TASK DIRECTIONS
Report every line of the records below that contains the word "Nurly".

RECORD SET
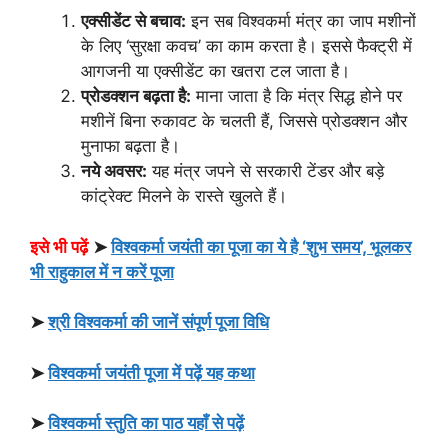
एक्सीडेंट से बचाव:
इन सब विश्वकर्मा मंत्र का जाप मशीनों
के लिए ‘सुरक्षा कवच’ का काम करता है। इससे फैक्ट्री में
आगजनी या एक्सीडेंट का खतरा टल जाता है।
प्रोडक्शन बढ़ता है:
माना जाता है कि मंत्र सिद्ध होने पर
मशीनें बिना रुकावट के चलती हैं, जिससे प्रोडक्शन और
मुनाफा बढ़ता है।
नये अवसर:
यह मंत्र जपने से सरकारी टेंडर और बड़े
कांट्रेक्ट मिलने के रास्ते खुलते हैं।
इसे भी पढ़ें
➤
विश्वकर्मा जयंती का पूजा का ये है ‘शुभ समय’, भूलकर
भी राहुकाल में न करें पूजा
➤
श्री विश्वकर्मा की जानें संपूर्ण पूजा विधि
➤
विश्वकर्मा जयंती पूजा में पढ़ें यह कथा
➤
विश्वकर्मा स्तुति का पाठ यहाँ से पढ़ें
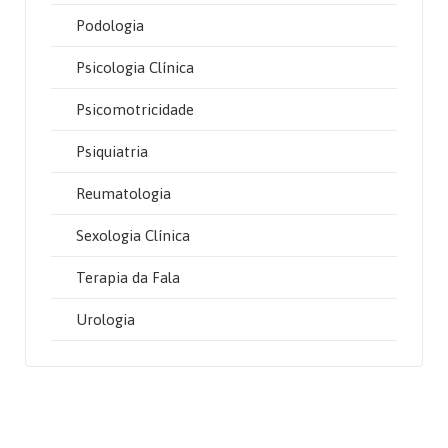
Podologia
Psicologia Clínica
Psicomotricidade
Psiquiatria
Reumatologia
Sexologia Clínica
Terapia da Fala
Urologia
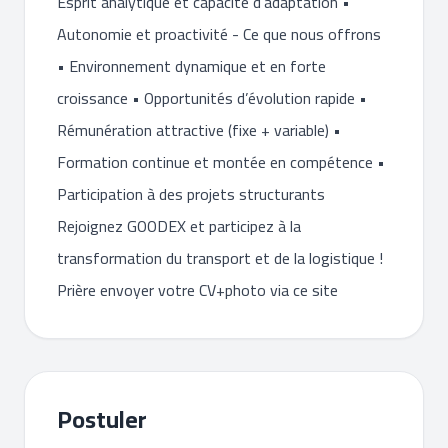
Esprit analytique et capacité d’adaptation •
Autonomie et proactivité - Ce que nous offrons
• Environnement dynamique et en forte
croissance • Opportunités d’évolution rapide •
Rémunération attractive (fixe + variable) •
Formation continue et montée en compétence •
Participation à des projets structurants
Rejoignez GOODEX et participez à la
transformation du transport et de la logistique !
Prière envoyer votre CV+photo via ce site
Postuler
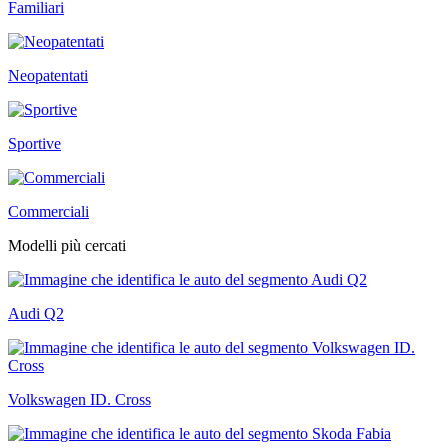
Familiari
Neopatentati
Sportive
Commerciali
Modelli più cercati
Audi Q2
Volkswagen ID. Cross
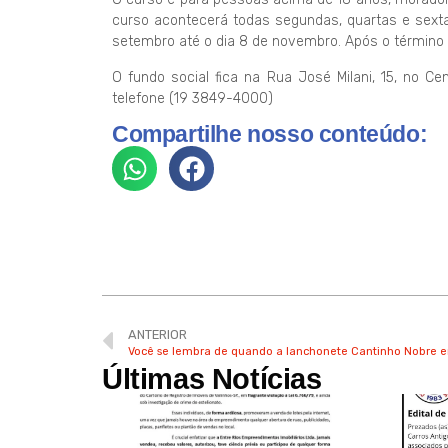
curso acontecerá todas segundas, quartas e sextas-
setembro até o dia 8 de novembro. Após o término d
O fundo social fica na Rua José Milani, 15, no C
telefone (19 3849-4000)
Compartilhe nosso conteúdo:
ANTERIOR
Você se lembra de quando a lanchonete Cantinho Nobre er
Últimas Notícias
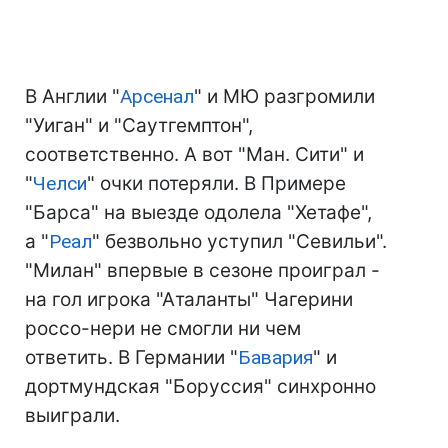
В Англии "
Арсенал
" и МЮ разгромили
"Уиган" и "Саутгемптон",
соответственно. А вот "Ман. Сити" и
"
Челси
" очки потеряли. В Примере
"Барса" на выезде одолела "Хетафе",
а "
Реал
" безвольно уступил "Севильи".
"Милан" впервые в сезоне проиграл -
на гол игрока "Аталанты" Чагерини
россо-нери не смогли ни чем
ответить. В Германии "
Бавария
" и
дортмундская "Боруссия" синхронно
выиграли.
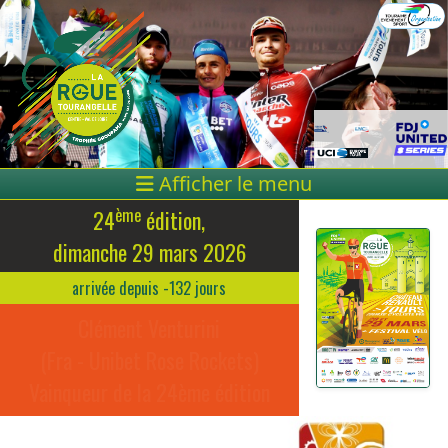
Afficher le menu
ème
24
édition,
dimanche 29 mars 2026
arrivée depuis -132 jours
Clément Venturini
(Fra - Unibet Rose Rockets)
Vainqueur de la 24ème édition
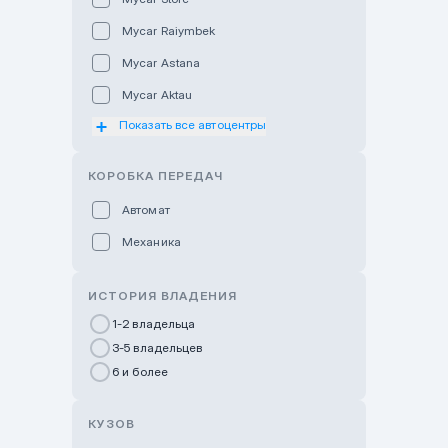
Mycar Raiymbek
Mycar Astana
Mycar Aktau
Показать все автоцентры
Mycar Uralsk
Haval & Tank Kyzylorda
КОРОБКА ПЕРЕДАЧ
Haval & Tank Pavlodar
Автомат
Bavaria Almaty
Механика
Mycar Shymkent
Bavaria Astana
ИСТОРИЯ ВЛАДЕНИЯ
GWM Nurly Zhol
1-2 владельца
3-5 владельцев
Chery Astana
6 и более
Changan Auto Nurly Zhol
Haval Atyrau
КУЗОВ
Hyundai Auto Almaty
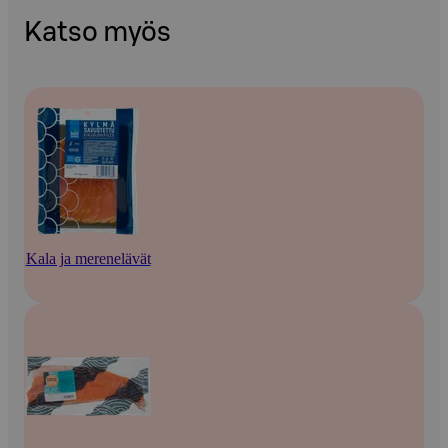
Katso myös
Kala ja merenelävät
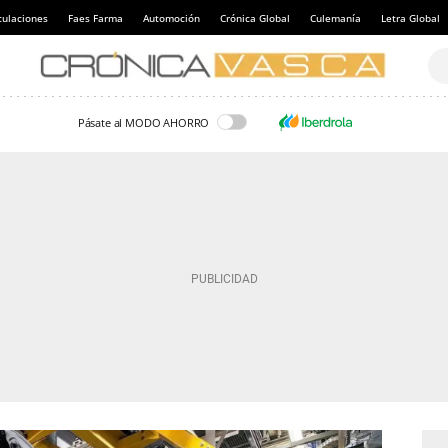
culaciones
Faes Farma
Automoción
Crónica Global
Culemanía
Letra Global
Pásate al MODO AHORRO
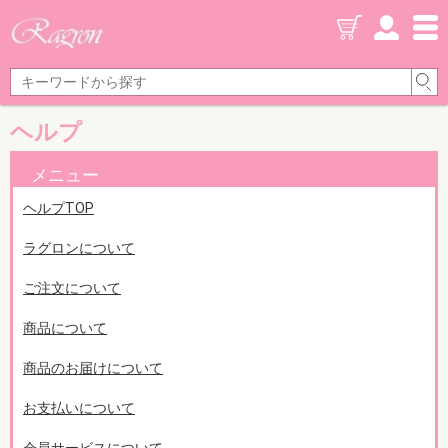
ヘルプ
メニュー
ヘルプTOP
ラグロンについて
ご注文について
商品について
商品のお届けについて
お支払いについて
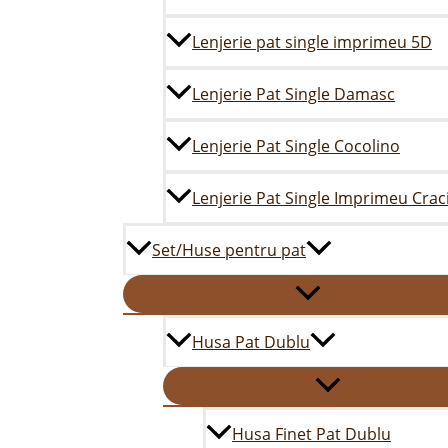
Lenjerie pat single imprimeu 5D
Lenjerie Pat Single Damasc
Lenjerie Pat Single Cocolino
Lenjerie Pat Single Imprimeu Crac
Set/Huse pentru pat
Husa Pat Dublu
Husa Finet Pat Dublu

RESPONSE FOR THIS EXERCISE
GWM Nurly Zhol
Changan Auto Nurly Zhol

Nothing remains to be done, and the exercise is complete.